Sol Parti’nin Almanya için önemli konularda ya görüşleri zayıftır ya da kağıt üzerinde kalmakta, üyeler tarafından yeterince ciddiye alınmadığı için uygulanamamaktadır.

Almanya için ekoloji önemlidir ve Yeşiller’deki yükseliş de –başbakan adayı kadının vahim hatalarına rağmen- özellikle buradan kaynaklanmaktadır.

“İklim krizinin sorumlusu kapitalizmdir” söylemi inandırıcı değildir.

İnsanlar reel sosyalizmde nasıl bir çevre felaketi yaşandığını biliyorlar.

Çevre kirliliği konusunda en büyük sorun gereksiz tüketimdir. Hava kirliliğinde büyük baş hayvancılığın payı otomobil kullanımından az değildir. Bir partinin bunu cesaretle gündeme getirmesi –araştırmaların rakamları ortadadır- ve gerekli önlemleri savunması gerekir. Bunların başında et tüketiminin azaltılması geliyor ama “tepki toplarız” gerekçesiyle sesini çıkaran bulunmuyor.
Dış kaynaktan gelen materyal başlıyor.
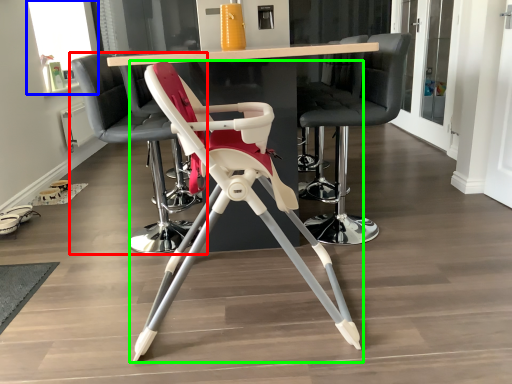 Question: Which object is positioned closest to chair (highlighted by a red box)? Select from window screen (highlighted by a blue box) and chair (highlighted by a green box).

Choices:
 (A) window screen
 (B) chair

Answer: (B) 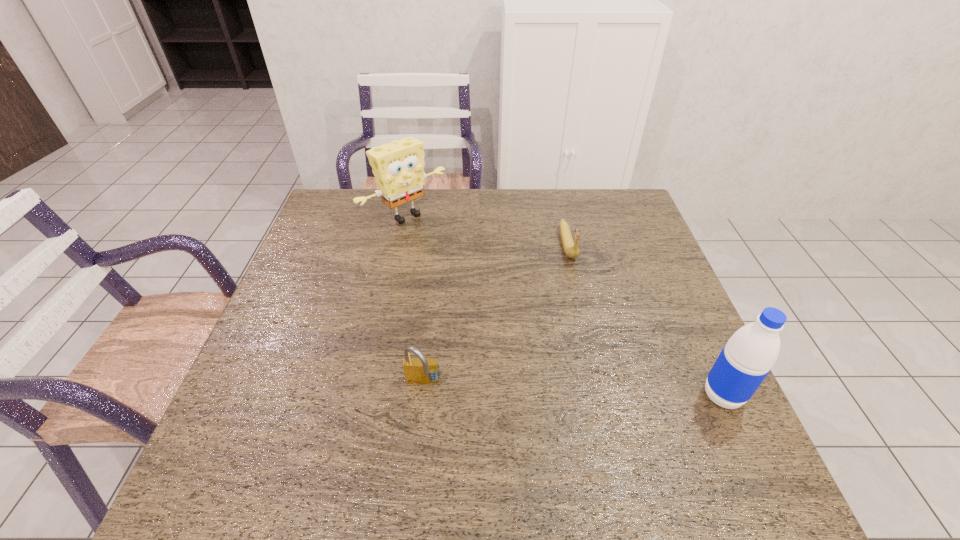 Locate an element on the screen. vacant area situated 0.310m on the face of the sponge is located at coordinates (492, 286).

This screenshot has width=960, height=540. Identify the location of vacant space located 0.140m on the face of the sponge. (455, 254).

Locate an element on the screen. This screenshot has height=540, width=960. banana that is at the far edge is located at coordinates (571, 249).

At what (x,y) coordinates should I click in order to perform the action: click on sponge at the far edge. Please return your answer as a coordinate pair (x, y). Looking at the image, I should click on (398, 167).

Locate an element on the screen. object positioned at the near edge is located at coordinates (749, 355).

Identify the location of object present at the left edge. (398, 167).

The height and width of the screenshot is (540, 960). I want to click on object that is at the right edge, so click(x=749, y=355).

What are the coordinates of `object located in the far left corner section of the desktop` in the screenshot? It's located at (398, 167).

Locate an element on the screen. This screenshot has height=540, width=960. object located at the near right corner is located at coordinates pos(749,355).

Identify the location of vacant space at the far edge. Image resolution: width=960 pixels, height=540 pixels. (467, 227). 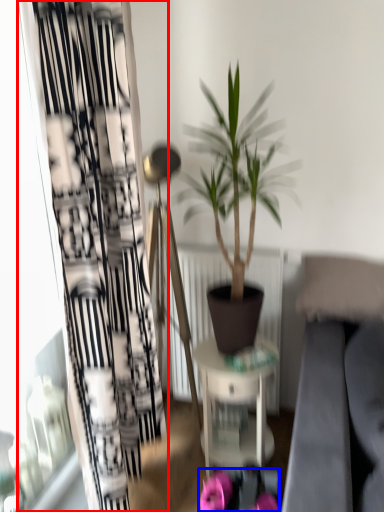 Question: Which object is further to the camera taking this photo, curtain (highlighted by a red box) or flower (highlighted by a blue box)?

Choices:
 (A) curtain
 (B) flower

Answer: (B) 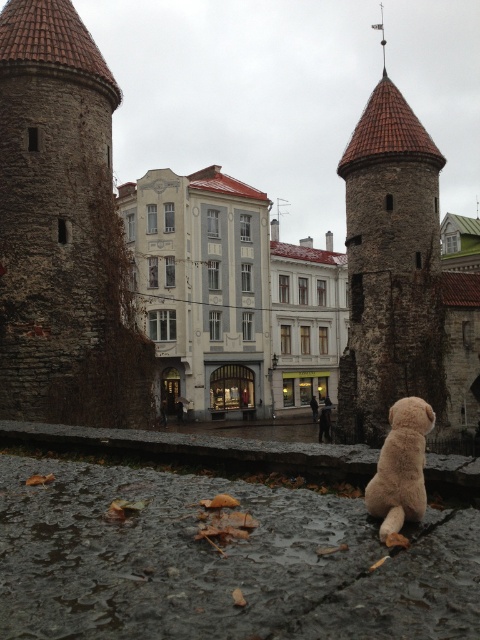 Question: Does rusty metal tower at center appear on the right side of fuzzy beige stuffed animal at lower right?

Choices:
 (A) yes
 (B) no

Answer: (A)

Question: Is rusty metal tower at center bigger than fuzzy beige stuffed animal at lower right?

Choices:
 (A) yes
 (B) no

Answer: (A)

Question: Which of the following is the closest to the observer?

Choices:
 (A) (417, 476)
 (B) (358, 312)

Answer: (A)

Question: Is rusty metal tower at center above fuzzy beige stuffed animal at lower right?

Choices:
 (A) yes
 (B) no

Answer: (A) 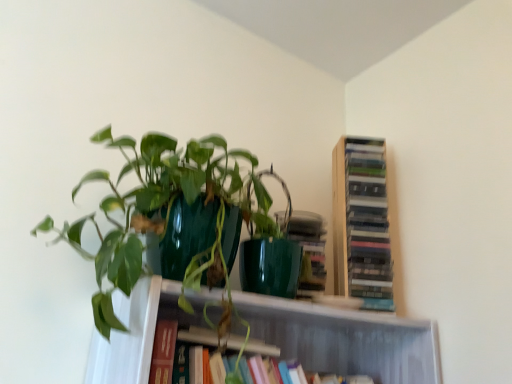 Question: Considering the positions of point (252, 374) and point (334, 281), is point (252, 374) closer or farther from the camera than point (334, 281)?

Choices:
 (A) farther
 (B) closer

Answer: (B)

Question: Would you say hardcover book at center, which is the second book in top-to-bottom order, is inside or outside wooden bookshelf at upper right, the 2th book positioned from the bottom?

Choices:
 (A) outside
 (B) inside

Answer: (A)

Question: Based on their relative distances, which object is nearer to the hardcover book at center, the 1th book ordered from the bottom?

Choices:
 (A) green glossy pot at upper left
 (B) wooden bookshelf at upper right, the 2th book positioned from the bottom

Answer: (A)

Question: Which of these objects is positioned farthest from the wooden bookshelf at upper right, the first book positioned from the top?

Choices:
 (A) green glossy pot at upper left
 (B) hardcover book at center, the 1th book ordered from the bottom

Answer: (A) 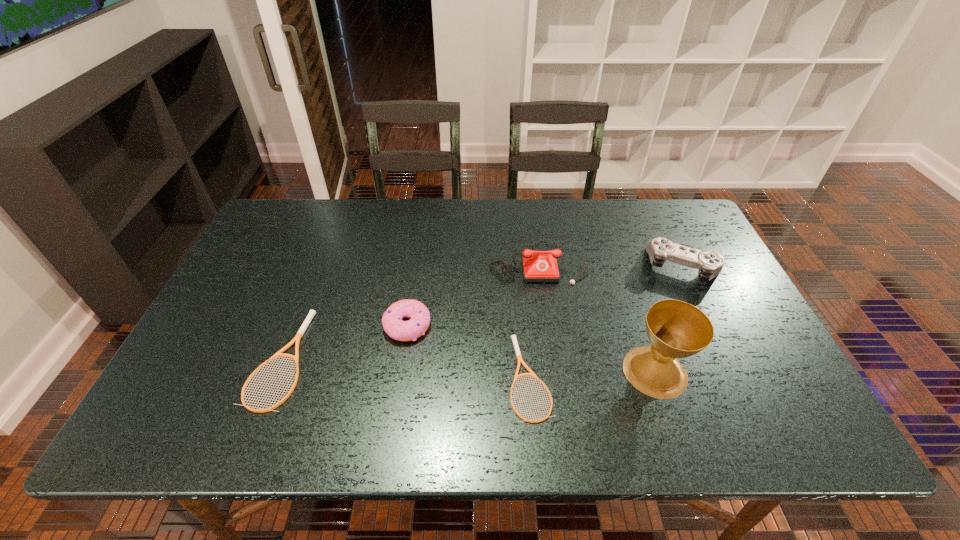 This screenshot has width=960, height=540. I want to click on vacant space located 0.380m on the right of the fifth tallest object, so click(465, 359).

Where is `free point located 0.100m on the right of the shorter tennis racket`? Image resolution: width=960 pixels, height=540 pixels. free point located 0.100m on the right of the shorter tennis racket is located at coordinates (594, 377).

Where is `free space located 0.120m on the dial of the telephone`? The width and height of the screenshot is (960, 540). free space located 0.120m on the dial of the telephone is located at coordinates (545, 319).

Where is `vacant point located on the right of the fourth tallest object`? This screenshot has height=540, width=960. vacant point located on the right of the fourth tallest object is located at coordinates (533, 326).

Where is `vacant space located 0.160m on the front of the rightmost object`? The image size is (960, 540). vacant space located 0.160m on the front of the rightmost object is located at coordinates (717, 336).

This screenshot has height=540, width=960. What are the coordinates of `free space located 0.170m on the back of the second object from right to left` in the screenshot? It's located at pos(630,297).

Where is `object that is at the far edge`? object that is at the far edge is located at coordinates (541, 267).

Find the location of a particular element. chalice that is at the near edge is located at coordinates (676, 329).

Locate an element on the screen. The width and height of the screenshot is (960, 540). object that is at the left edge is located at coordinates (311, 314).

Where is `object that is at the right edge`? object that is at the right edge is located at coordinates (709, 264). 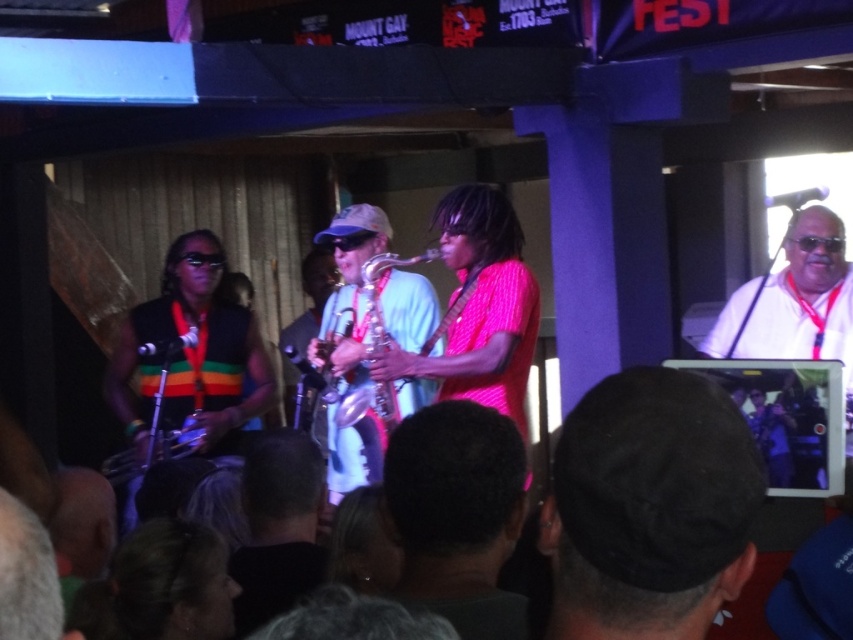 Question: Is dark brown hair at center bigger than dark brown leather jacket at center?

Choices:
 (A) yes
 (B) no

Answer: (B)

Question: Does dark brown hair at center have a greater width compared to metallic silver saxophone at center?

Choices:
 (A) yes
 (B) no

Answer: (B)

Question: Which point is closer to the camera?

Choices:
 (A) [x=401, y=260]
 (B) [x=462, y=493]
 (C) [x=753, y=339]

Answer: (B)

Question: Estimate the real-world distances between objects in this image. Which object is closer to the dark brown hair at center?

Choices:
 (A) dark brown leather jacket at center
 (B) silver metallic saxophone at center
 (C) metallic silver saxophone at center

Answer: (A)

Question: Observing the image, what is the correct spatial positioning of black leather hat at upper center in reference to dark brown leather jacket at center?

Choices:
 (A) above
 (B) below

Answer: (A)

Question: Which point is closer to the camera?

Choices:
 (A) white fabric shirt at upper right
 (B) silver metallic saxophone at center

Answer: (A) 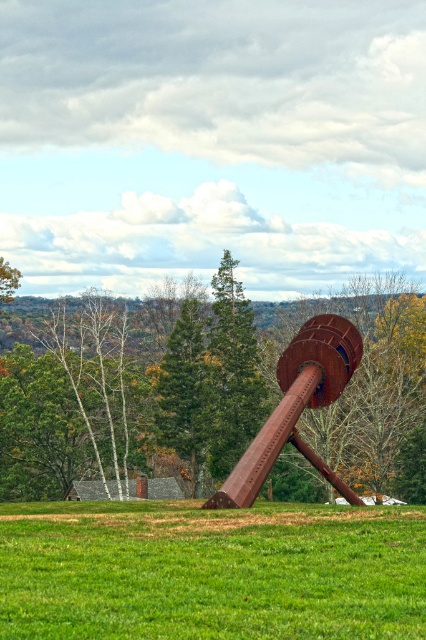 Question: Is brown textured tree at center thinner than rusty metal pole at center?

Choices:
 (A) yes
 (B) no

Answer: (B)

Question: Which point is closer to the camera taking this photo?

Choices:
 (A) (111, 458)
 (B) (296, 419)
 (C) (34, 582)

Answer: (C)

Question: Can you confirm if brown textured tree at center is thinner than green grass at lower center?

Choices:
 (A) yes
 (B) no

Answer: (B)

Question: Which object appears farthest from the camera in this image?

Choices:
 (A) green grass at lower center
 (B) brown textured tree at center
 (C) rusty metal pole at center

Answer: (B)

Question: Which object appears closest to the camera in this image?

Choices:
 (A) rusty metal pole at center
 (B) brown textured tree at center

Answer: (A)

Question: Is brown textured tree at center wider than rusty metal pole at center?

Choices:
 (A) no
 (B) yes

Answer: (B) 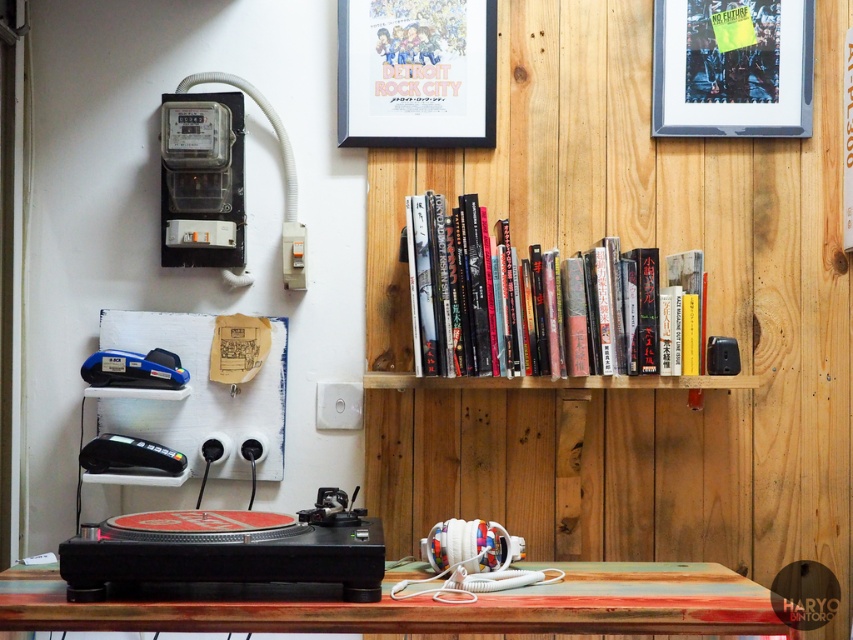 Question: Which of the following is the closest to the observer?

Choices:
 (A) rustic wood table at lower center
 (B) hardcover books at center
 (C) wooden bookshelf at upper center
 (D) black plastic credit card reader at lower left

Answer: (A)

Question: Does matte paper poster at upper center have a lesser width compared to metallic gray meter at upper left?

Choices:
 (A) no
 (B) yes

Answer: (A)

Question: Which of the following is the farthest from the observer?

Choices:
 (A) (643, 620)
 (B) (657, 81)
 (C) (171, 104)
 (D) (149, 371)

Answer: (B)

Question: Is rustic wood table at lower center below metallic gray meter at upper left?

Choices:
 (A) no
 (B) yes

Answer: (B)

Question: Considering the relative positions of hardcover books at center and metallic gray meter at upper left in the image provided, where is hardcover books at center located with respect to metallic gray meter at upper left?

Choices:
 (A) below
 (B) above

Answer: (A)

Question: Which point is farther from the camera taking this photo?

Choices:
 (A) [592, 628]
 (B) [846, 628]
 (C) [540, 282]

Answer: (B)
Sol Parti’nin savunduğu, insanların asgari gelir düzeyinin yükseltilmesi önemlidir ve doğrudur ama bunun yeterli olmadığı görülmektedir. Genel bir anti kapitalizm söylemiyle bir yere gidilmiyor.

PDS’in başarısı –beş yıl Frankfurt gibi önemli bir kentte il yönetiminde bulundum- işçi sınıfı partisi olmamasından kaynaklanıyordu. İşçi sınıfını dışlamıyordu ama taraftarları özellikle işçilerle orta kesim arasında yer alıyordu. Bunları da işçi sınıfından sayacak olursanız, işçilerin fabrikalarda çalışmayan kesimine daha iyi seslenebiliyordu.

Bu kesimin eğitim düzeyi yüksektir. PDS’in de entelektüel düzeyi iyiydi.

Sol Parti ise –SPD’den katılanlarla birlikte- bildiğimiz anlamda işçileşti ve tahminime göre SPD’deki değişimle birlikte bu parti gidenlerin bir bölümünü geri aldı.

Yeşiller de aldı…

Sol Parti Covid-19 aşısı konusunda daha aktif tavır alabilirdi ama “aman aşı karşıtları kızmasın” düşüncesiyle durumu idare etmeyi seçti.

Sol Parti entelektüel düzey bakımından PDS’in gerisindedir. Durum tespitlerini iyi yapmakta ama analiz yapamamaktadır, bu konuda zayıftır.

Sol Parti içinde açık bir tartışma yaşanacak olmakla birlikte partiyi güçlendirecek sonuçlar alınacağından kuşkuluyum.

Anti kapitalizm, tamam ama farklı bir söylem geliştirmek gerekmektedir.

Bu ise yıllardan beri bildiğimiz anti kapitalizmin çerçevesinin genişletilmesiyle olabilir.

Anti kapitalizm işçiler ve emekçilerle sınırlı kalınarak ve hatta esas olarak bunlara dayanılmaya çalışılarak yapılamıyor.

Yılların pratiği ortadadır, bu konuda başarılı olabilen hiçbir örgüt yoktur.